Here‘s an early paragraph from today’s opinion that sets the table for today’s dispute:

The vast majority of CEB’s sales of its Core Product and Solutions, over 95%, occur outside of Virginia. The Commonwealth accounts for less than 5% of CEB’s gross revenue. For the three years at issue, CEB earned $1.76 billion in total sales. Of that total, Virginia accounted for about $66 million.

Hence the problem: Can Virginia tax all of that $1.7B of income when the customers are elsewhere? It’s more complex than you might think; numerous states have adopted tax-allocation formulas that tax such income in their states, where a customer in one of those states buys services from a Virginia company like CEB.

Virginia has for 60 years used a formula that fully (indeed, doubly) weighs sales for taxation where the “income-producing activity is performed in the Commonwealth …” A trial court considered the matter and ruled that all of the sales, even those to remote locations, counted toward Virginia taxable income.

I’ve done the math on this three times, because the result is so staggering: The difference between a business-friendly interpretation and a tax-man-friendly interpretation is on the order of $300 million, for this one company alone. That many zeroes make for a judgment well worth appealing, so CEB went to Richmond and got a writ.

Today the justices unanimously affirm.
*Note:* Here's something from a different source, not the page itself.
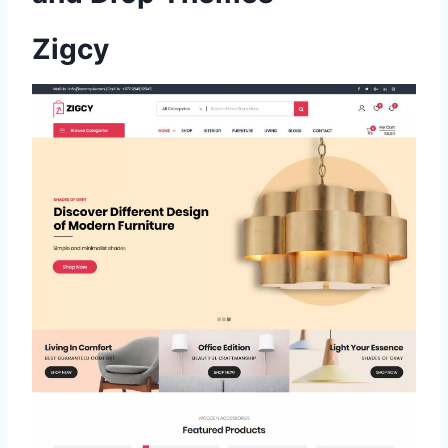
Zigcy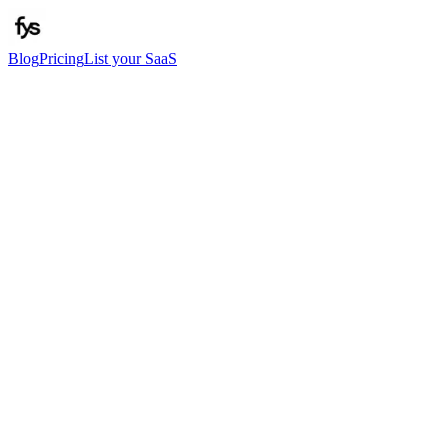
Blog
Pricing
List your SaaS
The court analyzes constitutional challenges under the Commerce Clause and the Due Process Clause, concluding that SCOTUS precedent lines up with the trial court’s ruling. It may surprise you that double taxation – where the identical income from the identical transaction is taxed by two different states – isn’t unconstitutional. The Supreme Court today finds that Virginia’s tax scheme isn’t externally inconsistent. And citing language from the Notorious RBG, the Supreme Court agrees that the Constitution doesn’t require one state to “recede simply because both have lawful tax regimes reaching the same income.” The court finds that Virginia’s method of apportionment doesn’t extend beyond the value fairly attributed to activity here.
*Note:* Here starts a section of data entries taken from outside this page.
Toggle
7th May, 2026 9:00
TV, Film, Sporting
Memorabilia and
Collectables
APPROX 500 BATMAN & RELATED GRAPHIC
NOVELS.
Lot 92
That doesn’t end the matter, because Virginia has a savings statute, and CEB sought relief there, too. That act allows relief where the allocation method is inequitable. That, in turn, requires proof of two elements, under a tax regulation. The first is double taxation, which definitely applies here. The second criterion is that “the inequity is attributable to Virginia, rather than to the fact that some other state has a unique method of allocation and apportionment.”

It’s this second one that trips up the taxpayer here. Justice McCullough’s opinion for the court analyzes several other states’ apportionment methods, finding it impossible to describe them as “unique.” More fundamentally, the inequity is attributable to the other states’ more recent taxation changes. Virginia uses an approach based on a 1957 uniform model act. Today’s opinion notes that that approach “has faced mounting criticism” as the American economy shifts from manufacturing to service and information. But the Commonwealth has resisted efforts to change.

The changes, instead, have come from other states’ efforts to modernize their tax codes. Using the common definition of attribute, the justices today hold that any inequity is attributable to those states’ amendments.

This opinion notes that the few legislative proposals to move Virginia’s allocation model toward a “market-based sourcing approach” have failed in the past eight years. This ruling will no doubt spur pro-business legislators to try again next year, lest the Commonwealth be viewed as an unfavorable state for business taxation. Of course, our 6% tax rate, one of the lowest in the nation, may offset that; but I do expect Corporate Virginia to try.